Собственно, в картине имеют смысл только эти многочисленные «деятели культуры», да ещё удивительная работа с категорией «время», которую Тарковский умел делать как никто.
Но что есть заклинания «я талантлив» и «я принц» в психологическом смысле, откуда они?
Они – производные от материнского любования деточкой. Это базовая материнская интенция: «Моя деточка - принц (принцесса), он (она) обязан стать царём (царицею)». Тут страшная мистерия «Материнские Ожидания». Она универсальная.
Это инфантильные, ибо неопознанные в качестве чужих и навязанных, материнские по происхождению оценки со схемами поведения. Тут не сам Андрей Тарковский, который зачастую и гений, и тонкий, и умный. Тут подселившееся в душу родоплеменное, а конкретнее, материнское.
Если расширить, мать не обязательно биологическая, не только лишь человеческий субъект. Бытуют такие производные как «Мать-Сыра-Земля», «Родина-Мать», «Мать-Церковь».
У моего земляка Глеба Успенского есть кошмарный в своей откровенности текст «Власть земли». Успенский рассуждает о «той необыкновенной лёгкости существования, благодаря которой мужик Селянинович мог сказать: «меня любит мать сыра земля»».
А далее: «И точно любит: она забрала его в руки без остатка, всего целиком, но зато он и не отвечает ни за что, ни за один свой шаг. Раз он делает так, как велит его хозяйка-земля, он ни за что не отвечает: он убил человека, который увёл у него лошадь, и невиновен, потому что без лошади нельзя приступить к земле; у него перемерли все дети – он опять не виноват: не родила земля, нечем кормить было: он в гроб вогнал вот эту свою жену – и невиновен: дурра, не понимает в хозяйстве, ленива, через неё стало дело, стала работа. А хозяйка-земля требует этой работы, не ждёт. Словом, если только он слушает того, что велит ему земля, он ни в чём не виновен: а главное – какое счастье не выдумывать себе жизни, не разыскивать интересов и ощущений, когда они сами приходят к тебе каждый день, едва только открыл глаза! …Ни за что не отвечая, ничего сам не придумывая, человек живёт только слушаясь…»

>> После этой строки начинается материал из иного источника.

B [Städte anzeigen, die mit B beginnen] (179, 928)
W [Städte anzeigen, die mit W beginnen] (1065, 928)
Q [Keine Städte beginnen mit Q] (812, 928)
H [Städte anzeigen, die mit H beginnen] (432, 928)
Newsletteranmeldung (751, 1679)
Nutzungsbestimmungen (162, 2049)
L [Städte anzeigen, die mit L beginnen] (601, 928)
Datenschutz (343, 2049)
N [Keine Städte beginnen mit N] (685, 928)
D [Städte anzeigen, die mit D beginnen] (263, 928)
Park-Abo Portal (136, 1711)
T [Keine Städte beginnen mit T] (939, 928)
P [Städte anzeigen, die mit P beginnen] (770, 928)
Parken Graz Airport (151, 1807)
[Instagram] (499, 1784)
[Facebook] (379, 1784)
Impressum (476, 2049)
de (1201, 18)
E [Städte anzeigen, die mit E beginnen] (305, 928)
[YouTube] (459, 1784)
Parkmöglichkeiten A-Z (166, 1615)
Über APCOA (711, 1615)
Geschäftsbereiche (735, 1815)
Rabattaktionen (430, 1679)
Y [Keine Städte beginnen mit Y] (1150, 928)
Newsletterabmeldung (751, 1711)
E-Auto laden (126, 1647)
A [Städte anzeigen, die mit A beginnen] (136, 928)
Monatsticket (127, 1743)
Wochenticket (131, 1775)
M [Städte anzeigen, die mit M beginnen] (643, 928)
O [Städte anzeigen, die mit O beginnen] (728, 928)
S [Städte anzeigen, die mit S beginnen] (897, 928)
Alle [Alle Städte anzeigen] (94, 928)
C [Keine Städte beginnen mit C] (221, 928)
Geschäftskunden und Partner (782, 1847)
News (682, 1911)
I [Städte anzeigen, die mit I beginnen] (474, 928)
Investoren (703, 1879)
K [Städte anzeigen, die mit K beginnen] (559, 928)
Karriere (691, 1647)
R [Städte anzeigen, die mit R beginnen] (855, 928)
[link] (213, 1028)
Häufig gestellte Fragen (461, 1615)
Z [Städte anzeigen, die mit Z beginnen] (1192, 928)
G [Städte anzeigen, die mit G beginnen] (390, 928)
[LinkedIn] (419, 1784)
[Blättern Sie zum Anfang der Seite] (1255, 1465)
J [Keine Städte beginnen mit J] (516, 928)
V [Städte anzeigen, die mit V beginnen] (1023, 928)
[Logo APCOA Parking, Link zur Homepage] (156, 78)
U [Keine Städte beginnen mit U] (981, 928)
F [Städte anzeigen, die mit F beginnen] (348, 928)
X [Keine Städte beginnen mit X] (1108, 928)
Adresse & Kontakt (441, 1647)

Коротко говоря, «материнское» обещает безопасность (как правило, ложную) и требует в обмен полного послушания, то есть реализации некоей родоплеменной программы. «Материнское» всегда обрабатывается в духе тотальной идеализации и, соответственно, требует от ребёнка идеального поведения в комплекте с идеальными результатами. Именно по этим признакам мы и отличим материнское где угодно и когда угодно.
По моему скромному разумению, канонические Евангелия как раз про это. Рискну даже сказать: только про это. «Родина-мать» настойчиво напоминает Иисусу Христу о том, что он принц, которому предназначено стать царём. Такова его, что называется, карма. Подвиг в том, чтобы этой карме и этому материнскому ожиданию противиться. Регулярно взаимодействуя со своим «Небесным Отцом», то есть внутренней сущностью, Иисус сопротивляется карме до конца, ценою жизни, не предавая свободы. Издевательская табличка «Царь Иудейский» на кресте – своего рода месть и напоминание о «сыновнем долге».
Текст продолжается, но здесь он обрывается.